Carefully surveilled and video recorded by numerous police officers around, hundreds of women, queer people and allies marched from Mandi House to Jantar Mantar in New Delhi, unabashedly loud and defiant.



“I’m here to show the world that women and queer folks can lead and raise voices against fascism and patriarchy, because it impacts them the most,” Rituparna Bohra, 38, an LGBTQIA+ activist, said, adding she sees a strong link between fascism, toxic masculinity, and the patriarchy. “We don’t want men to tell us what is affecting us.”
Bohra, who identifies as lesbian, said many queer people face persecution in other countries because of their sexuality and gender. “There is too much emphasis on proving linkages to families. We can make our own families. Can’t I prove my partner is my family?”
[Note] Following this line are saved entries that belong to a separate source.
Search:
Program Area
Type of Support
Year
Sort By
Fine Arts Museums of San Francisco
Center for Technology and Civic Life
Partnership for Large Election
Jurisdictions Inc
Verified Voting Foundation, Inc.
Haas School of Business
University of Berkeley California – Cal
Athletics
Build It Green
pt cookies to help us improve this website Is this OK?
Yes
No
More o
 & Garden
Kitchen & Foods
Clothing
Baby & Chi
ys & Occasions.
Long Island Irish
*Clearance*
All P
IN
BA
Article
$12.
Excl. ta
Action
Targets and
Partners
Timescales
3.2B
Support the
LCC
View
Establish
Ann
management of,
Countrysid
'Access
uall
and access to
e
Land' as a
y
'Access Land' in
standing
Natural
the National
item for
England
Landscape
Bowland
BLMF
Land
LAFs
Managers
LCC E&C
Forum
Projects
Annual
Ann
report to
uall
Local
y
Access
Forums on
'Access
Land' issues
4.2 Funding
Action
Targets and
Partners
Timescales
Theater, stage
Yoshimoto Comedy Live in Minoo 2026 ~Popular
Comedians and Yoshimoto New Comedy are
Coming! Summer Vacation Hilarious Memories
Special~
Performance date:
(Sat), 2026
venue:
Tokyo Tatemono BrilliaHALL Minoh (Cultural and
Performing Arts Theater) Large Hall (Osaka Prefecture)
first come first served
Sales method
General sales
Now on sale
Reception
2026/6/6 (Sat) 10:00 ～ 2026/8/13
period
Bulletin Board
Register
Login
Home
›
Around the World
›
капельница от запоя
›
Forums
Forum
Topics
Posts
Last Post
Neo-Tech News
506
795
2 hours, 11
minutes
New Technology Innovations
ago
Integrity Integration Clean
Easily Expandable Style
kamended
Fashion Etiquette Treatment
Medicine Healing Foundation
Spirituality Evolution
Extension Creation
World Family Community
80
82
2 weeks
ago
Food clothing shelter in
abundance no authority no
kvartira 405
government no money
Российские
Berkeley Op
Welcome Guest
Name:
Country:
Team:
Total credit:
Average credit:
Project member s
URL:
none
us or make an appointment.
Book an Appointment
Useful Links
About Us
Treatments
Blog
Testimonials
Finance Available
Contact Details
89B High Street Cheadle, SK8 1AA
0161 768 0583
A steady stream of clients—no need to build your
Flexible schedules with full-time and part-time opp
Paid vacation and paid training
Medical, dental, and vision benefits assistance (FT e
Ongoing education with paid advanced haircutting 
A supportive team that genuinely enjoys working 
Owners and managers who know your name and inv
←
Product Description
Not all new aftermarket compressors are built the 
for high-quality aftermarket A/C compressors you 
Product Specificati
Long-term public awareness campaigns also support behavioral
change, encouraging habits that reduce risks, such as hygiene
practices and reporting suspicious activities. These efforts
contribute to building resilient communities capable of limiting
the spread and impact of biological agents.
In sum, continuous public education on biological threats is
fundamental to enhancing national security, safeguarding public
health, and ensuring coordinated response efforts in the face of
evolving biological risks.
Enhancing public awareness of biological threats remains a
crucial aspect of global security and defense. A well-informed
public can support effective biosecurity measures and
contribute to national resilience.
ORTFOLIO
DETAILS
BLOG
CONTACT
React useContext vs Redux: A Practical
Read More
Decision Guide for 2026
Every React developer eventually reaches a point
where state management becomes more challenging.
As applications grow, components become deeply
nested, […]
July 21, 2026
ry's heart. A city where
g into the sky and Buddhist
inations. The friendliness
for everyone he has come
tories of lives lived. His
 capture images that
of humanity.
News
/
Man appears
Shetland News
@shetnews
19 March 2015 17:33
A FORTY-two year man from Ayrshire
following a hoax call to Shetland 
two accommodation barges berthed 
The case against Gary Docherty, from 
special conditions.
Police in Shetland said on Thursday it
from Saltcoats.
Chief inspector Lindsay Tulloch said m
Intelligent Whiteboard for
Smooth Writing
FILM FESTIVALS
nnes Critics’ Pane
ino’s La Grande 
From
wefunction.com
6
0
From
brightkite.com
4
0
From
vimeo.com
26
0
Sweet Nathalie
Philomena John, 78, a member of the National Federation of Indian Women, stressed on the unity of the Indian people. “There is no cause for discrimination amongst people — not on the basis of religion, gender or sexuality,” John said. “We are not going to listen to anyone. We will fight; we will win.”



“I kept this sign because this is the story of so many women, queer and trans people. If women go for inter-caste or inter-faith marriages, or if they’re queer, their family relationships are most likely destroyed; they don’t have access to their documents required to prove their citizenship,” Krishnan said. “It’s the biggest example that the NRC-CAA is against every citizen of the country, ever vulnerable section of Indian society. The government is openly talking against Muslim minorities, and pretending to be friends of everyone else — but that is false.”